Un film social de 2 h 57, vous êtes tenté.e ? N’essayez pas de tricher, on le voit d’ici : on sent chez vous quelque chose qui s’apparente à de la réticence. Et, si l’on vous dit que ce film social est en même temps une farce, un conte, un documentaire et qu’il lui arrive même de devenir une comédie musicale, vous sentez vous mieux ?
Lorsque la Direction d’une usine est surprise en train de faire déménager nuitamment les outils de travail de ses ouvriers, ce n’est jamais bon signe : cela sent à plein nez la délocalisation, le licenciement, le chômage. Reste comme arme pour les travailleurs : la grève avec occupation de leur usine. Une occupation illégale qui, curieusement, ne semble pas gêner les patrons outre mesure. Bien sûr, ces derniers vont chercher à diviser les ouvriers en proposant des primes de départ que certains vont accepter. La majorité d’entre eux, cependant, n’entend pas se faire acheter et préfère rester sur place, dans ce qui est, plus que jamais, leur usine. Y rester, mais pour faire quoi ? On évoque la possibilité d’une reprise de la production en autogestion. Toutefois, il est difficile de produire quelque chose avec des machines qui sont à l’arrêt.

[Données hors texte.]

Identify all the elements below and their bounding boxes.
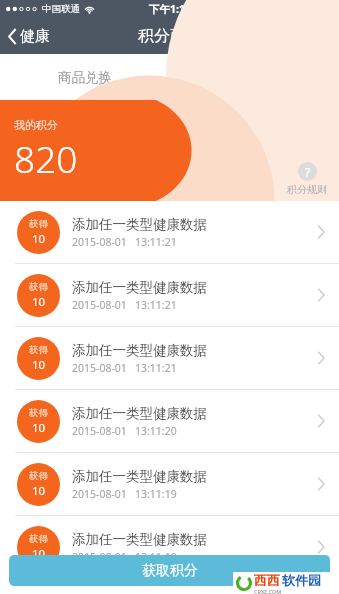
button[interactable]: 我的积分 [169,54,339,100]
staticText: 软件园 [282,572,321,588]
staticText: 13:11:18 [135,550,177,564]
staticText: 10 [32,231,46,247]
staticText: 10 [32,294,46,310]
staticText: 西西 [254,572,280,588]
button[interactable]: 商品兑换 [0,54,169,100]
staticText: 13:11:21 [135,235,177,249]
staticText: 添加任一类型健康数据 [72,342,207,359]
staticText: 13:11:21 [135,361,177,375]
staticText: 积分商城 [138,26,202,46]
other: 积分规则 [298,162,317,181]
button[interactable]: 获取积分 [9,555,330,586]
staticText: 添加任一类型健康数据 [72,216,207,233]
staticText: 2015-08-01 [72,550,127,564]
staticText: 商品兑换 [58,69,112,86]
staticText: 获得 [29,470,48,482]
staticText: 添加任一类型健康数据 [72,468,207,485]
staticText: 获得 [29,533,48,545]
staticText: 2015-08-01 [72,235,127,249]
button[interactable]: 获得 [0,453,339,515]
button[interactable]: 获得 [0,327,339,389]
staticText: 13:11:19 [135,487,177,501]
button[interactable]: 积分规则 [287,162,327,196]
staticText: CRXZ.COM [254,588,282,594]
staticText: 2015-08-01 [72,298,127,312]
button[interactable]: 健康 [0,23,60,50]
staticText: 下午1:17 [149,2,191,16]
button[interactable]: 获得 [0,264,339,326]
staticText: ? [305,164,311,180]
staticText: 10 [32,357,46,373]
staticText: 中国联通 [42,3,80,15]
staticText: 获得 [29,407,48,419]
staticText: 添加任一类型健康数据 [72,279,207,296]
staticText: 10 [32,483,46,499]
staticText: 我的积分 [14,118,58,132]
staticText: 健康 [20,27,50,46]
staticText: 13:11:21 [135,298,177,312]
staticText: 获得 [29,344,48,356]
staticText: 获得 [29,281,48,293]
staticText: 获取积分 [142,562,198,580]
staticText: 2015-08-01 [72,487,127,501]
staticText: 13:11:20 [135,424,177,438]
staticText: 10 [32,546,46,562]
button[interactable]: 获得 [0,516,339,578]
staticText: 2015-08-01 [72,424,127,438]
staticText: 10 [32,420,46,436]
staticText: 积分规则 [287,183,327,196]
button[interactable]: 获得 [0,201,339,263]
staticText: 添加任一类型健康数据 [72,531,207,548]
button[interactable]: 获得 [0,390,339,452]
staticText: 820 [14,133,78,183]
staticText: 获得 [29,218,48,230]
staticText: 2015-08-01 [72,361,127,375]
staticText: 添加任一类型健康数据 [72,405,207,422]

Quand on plonge dans des luttes ouvrières, il est normal de rencontrer des syndicats parfois ambigus, des débats acharnés, avec, ici, des partisans de l’autogestion face à ceux qui ressentent le besoin d’une hiérarchie, plus, bien sûr, des problèmes économiques personnels car il faut bien un salaire pour faire bouillir la marmite. Même si on sent que le film est du côté de la lutte, on retrouve tout cela dans "L’usine de rien".
A côté des palabres et des frictions que la situation ne manque donc pas de générer, le film prend quelques chemins parallèles qui constituent un contrepoint plus léger et parfois savoureux au thème principal. C’est ainsi que le collectif de scénaristes nous fait rencontrer Zé, un trentenaire plutôt décontracté qui chante dans un groupe de rock et qui vit avec Carla, sa petite amie brésilienne, et Nowgly, le fils de celle-ci. Quant à son père, l’idée d’une révolution n’est pas pour lui déplaire, une révolution qui, espère-t-il ne serait pas, cette fois ci, une révolution des œillets. Autre chemin parallèle emprunté par le film, l’arrivée d’un cinéaste italien venu couvrir un sujet lié à l’austérité au Portugal. Tout cela avant de faire prendre au film un virage vers une forme « low cost » de comédie musicale et de nous faire rencontrer des autruches au bord d’un fleuve.
Un esprit chagrin trouvera matière à ronchonner face à "L’usine de rien" : trop long, parfois un peu trop didactique, bavard, utilisant souvent une voix off, foutraque (une partie comédie musicale qui arrive un peu comme des cheveux sur la soupe, la rencontre avec les autruches), une foultitude de « défauts » que d’aucuns pourront même trouver rédhibitoires. Il y a une autre façon de voir et de commenter le film : un film qu’on pourrait presque qualifier de godardien, d’une grande actualité, libre, créatif, bourré d’énergie, aux facettes nombreuses, un film ouvertement politique qui aide à sortir des cadres qui nous sont imposés.